Flow Control and Circuit Breakers
Flow control is active management of producer rate based on signals from the consumer. A circuit breaker is the extreme case: when downstream degrades, upstream fully stops sending requests to give the system time to recover.
Netflix Hystrix (now Resilience4j) implements a circuit breaker with three states. CLOSED: normal operation, requests flow through. OPEN: tripped, all calls return a fallback immediately without touching downstream. HALF-OPEN: periodic probe requests check whether the service has recovered.
Reactive Streams `request(n)` is pull-based flow control: the consumer explicitly pulls data as it is ready. The opposite of push, where the producer sends without regard for the consumer. Project Reactor (Spring WebFlux) builds its entire reactive chain on this mechanism.
A Kafka consumer controls flow through `max.poll.records` and the `pause()/resume()` TopicPartition API. When downstream is overwhelmed, the consumer calls `consumer.pause(partitions)`: polling continues (heartbeat stays alive, no rebalance triggered), but no data returns until `resume()`.
Backpressure is just adding a bigger buffer
A buffer only delays the problem. Real backpressure is a signal to the producer to slow down, or a mechanism that protects the system from cascading failure (circuit breaker, dropping policy, pull-model).

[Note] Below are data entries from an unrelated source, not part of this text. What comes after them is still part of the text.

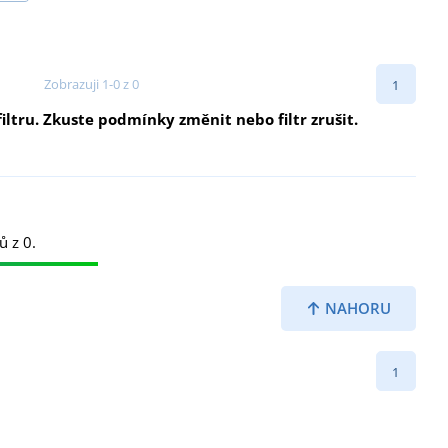
Zobrazuji 1-0 z 0
1
ltru. Zkuste podmínky změnit nebo filtr zrušit.
ů z 0.
NAHORU
1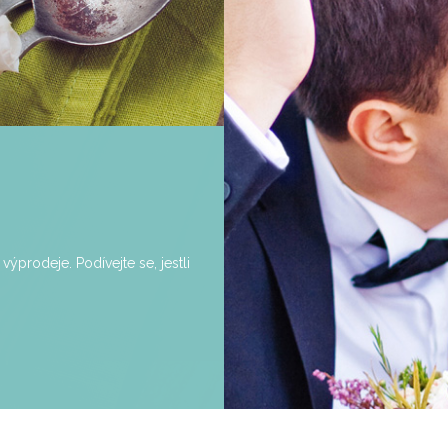
ýprodeje. Podívejte se, jestli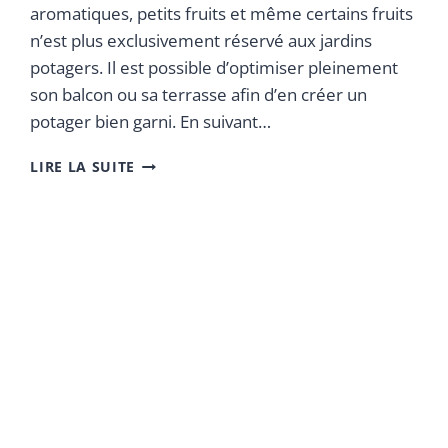
aromatiques, petits fruits et même certains fruits
n’est plus exclusivement réservé aux jardins
potagers. Il est possible d’optimiser pleinement
son balcon ou sa terrasse afin d’en créer un
potager bien garni. En suivant…
LIRE LA SUITE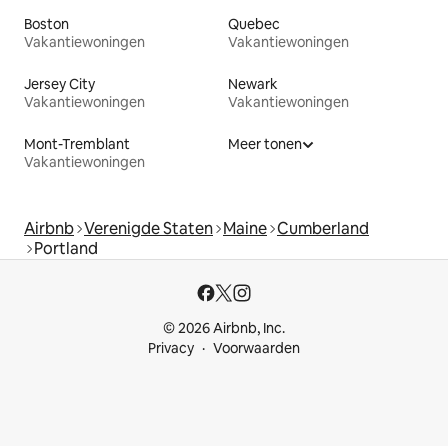
Boston
Quebec
Vakantiewoningen
Vakantiewoningen
Jersey City
Newark
Vakantiewoningen
Vakantiewoningen
Mont-Tremblant
Meer tonen
Vakantiewoningen
Airbnb
Verenigde Staten
Maine
Cumberland
Portland
© 2026 Airbnb, Inc.
Privacy
Voorwaarden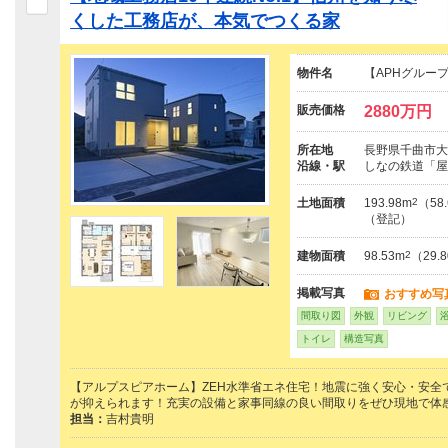
くした工務店が、本気でつくる家
物件名
【APHグルー
販売価格
2880万円
所在地
長野県千曲市大字
沿線・駅
しなの鉄道「屋
土地面積
193.98m
2
（58
（登記）
建物面積
98.53m
2
（29.
掲載写真
おすすめ写
間取り図
外観
リビング
トイレ
構造写真
【アルプスピアホーム】ZEH水準省エネ住宅！地震に強く安心・安全で
が抑えられます！充実の設備と家事同線の良い間取りをぜひ現地で体
担当：
吉村貴明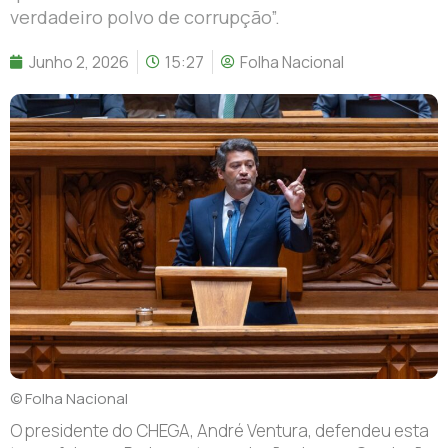
verdadeiro polvo de corrupção”.
Junho 2, 2026
15:27
Folha Nacional
© Folha Nacional
O presidente do CHEGA, André Ventura, defendeu esta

An unbounded buffer with a constantly overloaded consumer will hit OOM. The right move is either to bound the producer to consumer speed (flow control) or to explicitly choose what to drop (dropping policy).
A circuit breaker just entered OPEN. What happens to incoming requests?
Key ideas
- Backpressure is a signal from consumer to producer: slow down. TCP rwnd, Reactive Streams `request(n)`, Node.js `readable.pause()`: the same idea at different layers.
- A buffer postpones the problem; it does not solve it. Kafka consumer lag measures the consumer's 'debt' to the producer. An unbounded buffer leads to OOM.
- Dropping policy is an explicit choice of what to lose: DROP_OLDEST for fresh data (telemetry), DROP_LATEST for accumulated data (transactions), onBackpressureLatest for state (GPS, UI).
- A circuit breaker protects downstream from overload. The OPEN state returns a fallback instantly, giving the service time to recover without a thundering herd on reopen.
Related topics
Backpressure runs through every layer of real-time architecture, from protocols to resilience patterns:
- Rate Limiting — Rate limiting caps the producer at the system's edge. Backpressure is a signal from inside the system, from consumer to producer
- Message Queues — Queues (Kafka, RabbitMQ) implement buffering for backpressure. Consumer lag is a direct measurement of backpressure in the system
- Circuit Breaker — A circuit breaker is the extreme case of backpressure: a full halt of the flow on downstream degradation
Вопросы для размышления
- A service processes payments and consumes events from Kafka. Consumer lag has started growing. Which three steps, in priority order, should you take before scaling out consumer instances?
- What is the core difference between `onBackpressureDrop` and `onBackpressureLatest` in RxJava? In which scenarios is each one dangerous?
- A circuit breaker is in HALF-OPEN. The first of 5 probe requests failed. How should the breaker behave, and why?